Friday Flybys (vol. 22)

A bunch of items in the hopper that I didn't have a chance to post this week:

Jeff Foust shares some notes from the COMSTAC meeting including Brant Sponberg's input regarding NASA commercialization efforts.

While merger lawyers for Lockheed and Boeing put together more stacks of info for the FTC,
SpaceDev and Starsys sign their merger agreement.

Thomas James cleverly calculates damages in connection with SpaceX's litigation. (And Rand's readers pick up on it here.)

Li Jing, a researcher with the National Astronomical Observatories, and the most quoted space law expert in China (and like, the only one?) tells Shanghai Daily that that moon for sale thing is baloney, not cheese.

And yes,
Beijing is investigating the bogus moon real estate scheme. China's new adventures in space capitalism continue.

Speaking of which...thanks to Shenzhou-6 you'll want to buy
Chinese space stocks.

And interesting musings at Rand's place about whether China will get to the moon
before "we" do. (Of course that's not counting the fact that we were there 26 years ago.)

But never mind China, in the new issue of Discover,
Fred Guterl, ponders the overlooked question, "Will the European Space Agency put astronauts on the Red Planet before NASA does?"

By the way, SpaceRef posts a transcript of House Science Committee hearing,
The Future of NASA, (from June 28, 2005).

And how about this, on the
shake-up at NASA. (The Washington Post via MSNBC)

I wasn't following this, but SpaceRef reports the House passed an AIA-supported bill "to create a federal inter-agency task force on aerospace workforce revitalization." Sounds good.

The topic of FAA/AST's 4th Quarter 2005 Quarterly Launch Report is Risk Perception and Communication in Commercial Reusable Launch Vehicle Operations. (I usually check AST's site, but Clark got there first.)

Phil Bowermaster of The Speculist (awesome blog) comments on the position of the United Nations Office for Outer Space Affairs regarding moon property, "Gee, why does it upset the UN so much that they can't control the US when they apparently get to call the shots for the entire universe?"

All those cool, cute cubesats... Clark Lindsey has
links. And there's even an item from MoFo's September 2005 Communications Law Bulletin on The Dawn of Personal Satellites.

Over on Out of the Cradle, following up on Rob's interview with Sam Dinkin of SpaceShot, Mark now interviews
Jon Goff of Masten Space System about his company and insight for new space engineers. Looking foward to how the OoTC blogmasters can top those two interviews. (Unless, Brad Pitt and George Clooney?) (A girl can dream.)

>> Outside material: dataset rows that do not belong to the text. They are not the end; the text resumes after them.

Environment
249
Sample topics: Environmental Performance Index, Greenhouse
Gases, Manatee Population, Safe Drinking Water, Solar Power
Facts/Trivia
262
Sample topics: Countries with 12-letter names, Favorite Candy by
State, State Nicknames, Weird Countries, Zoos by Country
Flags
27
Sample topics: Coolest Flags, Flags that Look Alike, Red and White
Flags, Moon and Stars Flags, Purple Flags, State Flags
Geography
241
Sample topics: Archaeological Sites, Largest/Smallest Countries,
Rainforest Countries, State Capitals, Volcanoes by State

collectSPACE covers the federal criminal
trial of former Kansas Cosmosphere director Max Ary, indicted for stealing and selling museum artifacts. Somebody needs a time out.

President Nursultan Nazarbayev of
Kazakhstan ratifies a treaty with Russia on the Baiterek rocket complex.

Also on the Russia front, Space.com reports Russia has agreed to launch a
Brazilian astronaut to ISS.

Never mind this year's space elevator competition which
no one won. It's all about next year.

Greg Olsen exercises his
bragging rights.

What else? Oh. With all kinds of far-ranging chapters in Professor Reynolds'
new book covering things like small is the new big, where will he fit all the space law material?

Just in time,
pumpkin carving lessons.

And you don't have to check the
candy calculator.

Now go. Get
unusually close to Mars this weekend.